Enquanto os militares jogavam a cultura entre as grades e exaltavam a democracia racial, surgiram grupos amadores com estéticas próximas ao “teatro popular de esquerda”, que se afastaram de tradicionalismos e buscavam se aproximar da população. Há pouca documentação sobre o período, mas Mateus Gato Jesus e Flávia Rios mapearam dezessete iniciativas, como a peça “E Agora Falamos Nós…”, do grupo liderado por Thereza Santos e Eduardo de Oliveira e encenada no Museu de Arte de São Paulo (MASP) em 1971.

Um pouco antes disso, o artigo destaca o Grupo Ação, do Centro Popular de Cultura da UNE, integrado por Milton Gonçalves, Zózimo Bulbul, Antônio Pitanga e Joel Rufino. Entre as encenações, uma adaptação da obra de Manuel Antônio de Almeida, “Memórias de um Sargento de Milícias” escrita por Millôr Fernandes. A montagem, que apresentava loiros de olhos azuis como escravizados, foi apresentada na rua em um bairro de classe média carioca.

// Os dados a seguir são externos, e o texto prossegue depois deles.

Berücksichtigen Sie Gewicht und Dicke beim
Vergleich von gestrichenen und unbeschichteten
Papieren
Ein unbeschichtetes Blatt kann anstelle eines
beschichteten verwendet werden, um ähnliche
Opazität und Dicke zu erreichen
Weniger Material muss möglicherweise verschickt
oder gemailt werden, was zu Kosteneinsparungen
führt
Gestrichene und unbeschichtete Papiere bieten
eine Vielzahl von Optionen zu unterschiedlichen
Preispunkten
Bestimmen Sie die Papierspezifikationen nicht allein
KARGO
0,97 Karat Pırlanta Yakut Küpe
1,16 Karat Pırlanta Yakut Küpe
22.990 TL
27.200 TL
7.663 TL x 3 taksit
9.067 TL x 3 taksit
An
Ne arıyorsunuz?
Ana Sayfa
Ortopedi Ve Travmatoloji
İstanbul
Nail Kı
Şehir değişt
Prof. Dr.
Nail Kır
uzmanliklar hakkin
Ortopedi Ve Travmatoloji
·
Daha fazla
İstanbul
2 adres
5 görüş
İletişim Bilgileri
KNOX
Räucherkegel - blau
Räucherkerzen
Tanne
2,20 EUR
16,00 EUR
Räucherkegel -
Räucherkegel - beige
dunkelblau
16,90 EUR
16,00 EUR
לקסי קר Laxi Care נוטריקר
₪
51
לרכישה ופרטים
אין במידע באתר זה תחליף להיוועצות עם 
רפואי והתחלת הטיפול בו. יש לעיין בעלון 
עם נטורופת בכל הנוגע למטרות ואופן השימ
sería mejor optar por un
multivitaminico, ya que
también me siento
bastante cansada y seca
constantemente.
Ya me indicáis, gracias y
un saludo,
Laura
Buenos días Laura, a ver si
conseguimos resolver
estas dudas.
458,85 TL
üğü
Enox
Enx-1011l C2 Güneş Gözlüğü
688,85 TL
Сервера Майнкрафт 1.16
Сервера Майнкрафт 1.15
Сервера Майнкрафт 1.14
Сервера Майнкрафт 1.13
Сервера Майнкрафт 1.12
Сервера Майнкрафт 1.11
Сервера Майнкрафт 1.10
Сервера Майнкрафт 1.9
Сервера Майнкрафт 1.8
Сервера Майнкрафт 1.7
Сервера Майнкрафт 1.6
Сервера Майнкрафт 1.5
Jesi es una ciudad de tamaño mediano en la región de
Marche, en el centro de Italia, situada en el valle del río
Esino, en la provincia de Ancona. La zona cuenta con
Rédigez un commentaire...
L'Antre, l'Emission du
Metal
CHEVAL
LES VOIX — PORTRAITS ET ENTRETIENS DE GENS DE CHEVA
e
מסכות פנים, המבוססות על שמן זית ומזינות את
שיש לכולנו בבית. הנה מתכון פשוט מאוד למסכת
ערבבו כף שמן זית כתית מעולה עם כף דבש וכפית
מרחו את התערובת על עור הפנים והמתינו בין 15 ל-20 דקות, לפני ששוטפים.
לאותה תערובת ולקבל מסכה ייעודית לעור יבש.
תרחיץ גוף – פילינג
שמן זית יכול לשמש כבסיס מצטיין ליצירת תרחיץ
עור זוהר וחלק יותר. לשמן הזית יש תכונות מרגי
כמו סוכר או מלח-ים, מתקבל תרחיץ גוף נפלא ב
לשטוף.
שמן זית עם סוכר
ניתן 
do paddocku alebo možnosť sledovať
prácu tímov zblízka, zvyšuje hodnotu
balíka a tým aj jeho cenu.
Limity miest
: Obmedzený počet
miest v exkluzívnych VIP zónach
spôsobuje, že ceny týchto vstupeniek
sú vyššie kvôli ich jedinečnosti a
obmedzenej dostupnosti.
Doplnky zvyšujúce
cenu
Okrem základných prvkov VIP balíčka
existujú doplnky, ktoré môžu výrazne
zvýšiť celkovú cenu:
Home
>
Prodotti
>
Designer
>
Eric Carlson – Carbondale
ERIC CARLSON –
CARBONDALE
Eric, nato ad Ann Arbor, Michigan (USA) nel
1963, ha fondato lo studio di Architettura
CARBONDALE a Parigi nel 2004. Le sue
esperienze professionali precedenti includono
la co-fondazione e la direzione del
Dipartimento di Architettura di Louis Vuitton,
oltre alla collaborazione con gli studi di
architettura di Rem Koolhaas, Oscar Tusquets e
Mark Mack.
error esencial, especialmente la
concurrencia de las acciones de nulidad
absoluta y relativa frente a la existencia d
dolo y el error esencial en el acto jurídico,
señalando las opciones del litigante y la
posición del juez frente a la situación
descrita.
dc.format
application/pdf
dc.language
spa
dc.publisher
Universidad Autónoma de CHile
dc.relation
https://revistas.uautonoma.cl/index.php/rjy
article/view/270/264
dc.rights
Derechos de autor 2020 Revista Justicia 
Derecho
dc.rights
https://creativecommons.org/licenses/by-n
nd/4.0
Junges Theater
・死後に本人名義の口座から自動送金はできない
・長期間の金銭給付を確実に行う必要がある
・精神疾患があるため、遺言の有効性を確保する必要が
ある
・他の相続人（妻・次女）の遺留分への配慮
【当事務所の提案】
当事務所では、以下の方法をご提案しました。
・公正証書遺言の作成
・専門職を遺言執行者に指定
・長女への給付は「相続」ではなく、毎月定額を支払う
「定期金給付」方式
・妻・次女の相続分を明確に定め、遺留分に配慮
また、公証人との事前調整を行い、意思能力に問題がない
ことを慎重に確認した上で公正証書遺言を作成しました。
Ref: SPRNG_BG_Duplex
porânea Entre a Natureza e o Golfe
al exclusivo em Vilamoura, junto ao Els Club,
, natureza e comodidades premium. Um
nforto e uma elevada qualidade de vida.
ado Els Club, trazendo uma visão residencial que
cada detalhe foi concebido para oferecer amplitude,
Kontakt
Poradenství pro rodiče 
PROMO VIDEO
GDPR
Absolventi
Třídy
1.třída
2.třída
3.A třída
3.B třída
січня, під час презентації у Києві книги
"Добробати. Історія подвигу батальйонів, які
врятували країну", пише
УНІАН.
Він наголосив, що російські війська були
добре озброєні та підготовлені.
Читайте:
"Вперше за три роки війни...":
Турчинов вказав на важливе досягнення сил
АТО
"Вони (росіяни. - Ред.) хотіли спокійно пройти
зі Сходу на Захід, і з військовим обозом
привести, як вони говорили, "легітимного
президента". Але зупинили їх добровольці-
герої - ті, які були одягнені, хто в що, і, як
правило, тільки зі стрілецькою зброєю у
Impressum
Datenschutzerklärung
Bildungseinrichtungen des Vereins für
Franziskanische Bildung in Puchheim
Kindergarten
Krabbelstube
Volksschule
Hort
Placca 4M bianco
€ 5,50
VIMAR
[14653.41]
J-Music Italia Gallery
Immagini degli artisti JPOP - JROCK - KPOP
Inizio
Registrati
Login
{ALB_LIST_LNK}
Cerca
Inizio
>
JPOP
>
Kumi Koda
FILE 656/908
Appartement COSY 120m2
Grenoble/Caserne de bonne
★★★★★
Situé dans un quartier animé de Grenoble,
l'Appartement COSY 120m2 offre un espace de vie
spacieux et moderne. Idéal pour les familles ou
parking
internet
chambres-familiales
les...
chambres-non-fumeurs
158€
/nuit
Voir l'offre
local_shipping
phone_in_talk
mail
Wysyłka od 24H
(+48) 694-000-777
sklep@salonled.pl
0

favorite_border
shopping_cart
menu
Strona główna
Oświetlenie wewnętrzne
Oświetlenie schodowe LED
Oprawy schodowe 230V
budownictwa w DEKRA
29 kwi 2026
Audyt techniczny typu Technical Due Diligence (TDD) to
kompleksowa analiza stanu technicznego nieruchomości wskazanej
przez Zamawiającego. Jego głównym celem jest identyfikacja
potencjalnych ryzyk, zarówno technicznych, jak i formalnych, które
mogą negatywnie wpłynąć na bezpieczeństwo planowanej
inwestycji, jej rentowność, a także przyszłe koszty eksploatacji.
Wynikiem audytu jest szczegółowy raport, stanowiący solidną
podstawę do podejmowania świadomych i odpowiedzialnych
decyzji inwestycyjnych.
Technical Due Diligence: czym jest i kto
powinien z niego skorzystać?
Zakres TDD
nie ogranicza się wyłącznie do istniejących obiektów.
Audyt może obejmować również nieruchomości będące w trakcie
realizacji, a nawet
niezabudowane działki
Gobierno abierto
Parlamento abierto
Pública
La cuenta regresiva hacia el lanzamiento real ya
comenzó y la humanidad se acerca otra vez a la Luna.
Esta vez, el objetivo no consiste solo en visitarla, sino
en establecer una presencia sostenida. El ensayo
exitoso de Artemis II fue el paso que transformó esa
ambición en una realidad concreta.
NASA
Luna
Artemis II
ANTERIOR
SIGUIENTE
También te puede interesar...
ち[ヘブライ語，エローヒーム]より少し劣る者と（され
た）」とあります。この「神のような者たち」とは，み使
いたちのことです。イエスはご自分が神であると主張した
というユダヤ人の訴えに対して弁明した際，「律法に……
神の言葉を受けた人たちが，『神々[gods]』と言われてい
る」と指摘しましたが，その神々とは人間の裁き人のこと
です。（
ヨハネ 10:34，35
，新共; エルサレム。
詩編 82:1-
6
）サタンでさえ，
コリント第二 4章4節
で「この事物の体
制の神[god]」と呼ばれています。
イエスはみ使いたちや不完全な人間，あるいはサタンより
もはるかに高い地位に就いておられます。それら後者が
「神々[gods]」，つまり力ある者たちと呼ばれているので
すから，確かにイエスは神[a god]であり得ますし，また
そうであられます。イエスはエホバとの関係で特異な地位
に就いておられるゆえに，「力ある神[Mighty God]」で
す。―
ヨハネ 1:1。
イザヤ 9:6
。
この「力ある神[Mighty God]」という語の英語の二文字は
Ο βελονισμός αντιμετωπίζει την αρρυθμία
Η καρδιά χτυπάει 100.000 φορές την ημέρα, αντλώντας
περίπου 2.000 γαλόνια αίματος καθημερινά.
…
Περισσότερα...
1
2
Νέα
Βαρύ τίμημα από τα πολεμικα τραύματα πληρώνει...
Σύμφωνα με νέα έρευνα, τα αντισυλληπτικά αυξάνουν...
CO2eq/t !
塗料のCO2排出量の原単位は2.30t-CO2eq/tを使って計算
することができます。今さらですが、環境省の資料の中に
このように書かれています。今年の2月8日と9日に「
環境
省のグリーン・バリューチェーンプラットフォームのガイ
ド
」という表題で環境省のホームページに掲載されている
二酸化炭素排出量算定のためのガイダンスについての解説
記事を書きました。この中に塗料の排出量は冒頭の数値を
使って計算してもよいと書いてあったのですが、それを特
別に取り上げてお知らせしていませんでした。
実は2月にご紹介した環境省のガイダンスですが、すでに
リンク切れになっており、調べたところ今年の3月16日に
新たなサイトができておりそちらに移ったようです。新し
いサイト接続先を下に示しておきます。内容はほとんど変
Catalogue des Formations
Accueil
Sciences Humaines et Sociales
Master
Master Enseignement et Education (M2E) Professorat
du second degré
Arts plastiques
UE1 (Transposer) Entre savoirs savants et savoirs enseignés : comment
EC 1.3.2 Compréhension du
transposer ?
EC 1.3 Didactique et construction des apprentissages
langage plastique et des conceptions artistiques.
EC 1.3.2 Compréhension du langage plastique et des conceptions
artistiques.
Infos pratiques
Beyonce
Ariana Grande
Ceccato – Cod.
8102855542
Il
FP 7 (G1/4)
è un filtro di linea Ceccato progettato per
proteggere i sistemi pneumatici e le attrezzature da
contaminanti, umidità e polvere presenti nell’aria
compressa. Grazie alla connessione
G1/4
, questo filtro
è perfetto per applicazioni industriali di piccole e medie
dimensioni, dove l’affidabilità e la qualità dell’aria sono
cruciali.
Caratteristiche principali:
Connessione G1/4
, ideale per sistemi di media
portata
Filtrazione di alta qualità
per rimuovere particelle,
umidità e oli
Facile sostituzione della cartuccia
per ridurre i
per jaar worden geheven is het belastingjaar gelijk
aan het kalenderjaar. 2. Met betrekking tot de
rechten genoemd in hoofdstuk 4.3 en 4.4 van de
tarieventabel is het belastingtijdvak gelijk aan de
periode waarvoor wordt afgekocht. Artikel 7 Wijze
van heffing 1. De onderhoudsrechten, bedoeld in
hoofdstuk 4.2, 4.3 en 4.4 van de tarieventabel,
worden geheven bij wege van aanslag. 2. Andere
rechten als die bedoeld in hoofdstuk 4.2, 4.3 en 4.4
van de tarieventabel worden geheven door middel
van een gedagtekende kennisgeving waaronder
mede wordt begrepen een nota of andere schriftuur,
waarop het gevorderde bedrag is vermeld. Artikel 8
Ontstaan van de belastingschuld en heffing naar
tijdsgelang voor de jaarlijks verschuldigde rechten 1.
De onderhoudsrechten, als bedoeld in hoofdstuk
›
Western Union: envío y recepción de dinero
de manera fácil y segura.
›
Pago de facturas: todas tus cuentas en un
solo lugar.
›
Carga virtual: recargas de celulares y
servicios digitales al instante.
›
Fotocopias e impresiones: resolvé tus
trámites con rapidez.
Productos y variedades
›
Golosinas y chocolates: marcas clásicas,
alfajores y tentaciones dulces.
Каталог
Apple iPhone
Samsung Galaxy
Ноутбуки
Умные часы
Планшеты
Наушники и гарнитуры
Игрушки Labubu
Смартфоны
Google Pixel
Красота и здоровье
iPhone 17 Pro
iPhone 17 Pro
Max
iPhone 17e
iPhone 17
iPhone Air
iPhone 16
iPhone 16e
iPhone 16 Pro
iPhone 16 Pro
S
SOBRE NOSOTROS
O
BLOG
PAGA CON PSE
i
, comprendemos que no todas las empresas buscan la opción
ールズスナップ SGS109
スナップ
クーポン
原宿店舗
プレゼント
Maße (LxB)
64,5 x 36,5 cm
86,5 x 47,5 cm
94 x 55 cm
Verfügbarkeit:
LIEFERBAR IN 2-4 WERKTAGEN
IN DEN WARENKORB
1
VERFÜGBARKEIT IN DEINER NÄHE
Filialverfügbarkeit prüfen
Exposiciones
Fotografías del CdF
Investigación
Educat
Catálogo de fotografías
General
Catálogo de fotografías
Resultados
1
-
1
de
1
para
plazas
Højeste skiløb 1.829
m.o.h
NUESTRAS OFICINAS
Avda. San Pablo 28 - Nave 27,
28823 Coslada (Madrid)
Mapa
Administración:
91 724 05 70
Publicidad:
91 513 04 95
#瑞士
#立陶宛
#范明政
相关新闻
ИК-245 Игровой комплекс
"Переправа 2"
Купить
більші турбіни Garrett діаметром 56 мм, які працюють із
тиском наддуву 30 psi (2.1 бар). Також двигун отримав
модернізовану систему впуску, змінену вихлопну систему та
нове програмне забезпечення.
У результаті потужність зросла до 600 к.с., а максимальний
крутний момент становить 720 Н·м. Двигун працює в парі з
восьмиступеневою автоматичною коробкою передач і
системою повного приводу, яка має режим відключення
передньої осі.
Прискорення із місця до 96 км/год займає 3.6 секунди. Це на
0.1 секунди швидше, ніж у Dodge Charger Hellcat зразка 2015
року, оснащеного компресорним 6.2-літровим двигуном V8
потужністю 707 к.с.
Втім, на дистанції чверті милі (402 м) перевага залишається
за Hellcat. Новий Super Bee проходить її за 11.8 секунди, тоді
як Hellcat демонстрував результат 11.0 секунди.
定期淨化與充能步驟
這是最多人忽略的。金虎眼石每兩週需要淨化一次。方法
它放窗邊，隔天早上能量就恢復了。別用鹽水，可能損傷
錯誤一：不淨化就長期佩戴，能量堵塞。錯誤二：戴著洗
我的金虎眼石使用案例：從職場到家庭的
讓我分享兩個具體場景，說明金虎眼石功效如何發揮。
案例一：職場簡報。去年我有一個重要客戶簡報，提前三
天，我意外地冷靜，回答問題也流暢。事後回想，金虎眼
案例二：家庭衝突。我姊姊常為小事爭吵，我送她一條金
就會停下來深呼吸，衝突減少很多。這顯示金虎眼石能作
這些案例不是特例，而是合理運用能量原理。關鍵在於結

“Nesse mesmo momento, e em São Paulo, os atores negros eram contratados pelo teatro político, considerado de vanguarda, para encenar peças de maioria branca, instrumentalizando a diferença como forma de se posicionar contra o regime, mas sem priorizar a discussão sobre a questão racial”, analisa o texto

É um cenário carregado por mulheres. Zenaide Silva fundou, em 1978, o Grupo de Pesquisa da Cultura Negra, que buscava aprofundar discussões sociais e estéticas inspiradas no movimento estadunidense dos Panteras Negras. Dirce Thomaz criou o Centro de Dramaturgia e Pesquisa sobre a Cultura Negra em 1989, realizando oficinas no bairro da Luz, em São Paulo e desenvolvendo pesquisas sobre religiões afro-brasileiras, a diáspora e a situação do negro no país.

Em Salvador navegou a simbiose entre os grupos de teatro e os blocos afro, que surgiram no final dos anos 1960 e início de 70. Essa ebulição desembocou no Bando de Teatro Olodum, em 1991. A proposta inicial do Bando era dialogar com referências do cotidiano popular da capital baiana. Mas foi inevitável incorporar o combate ao racismo e o diálogo com a religiosidade, as festas de rua, a violência, a corrupção policial, o turismo sexual e a especulação econômica. Cabe um mundo no palco no Olodum.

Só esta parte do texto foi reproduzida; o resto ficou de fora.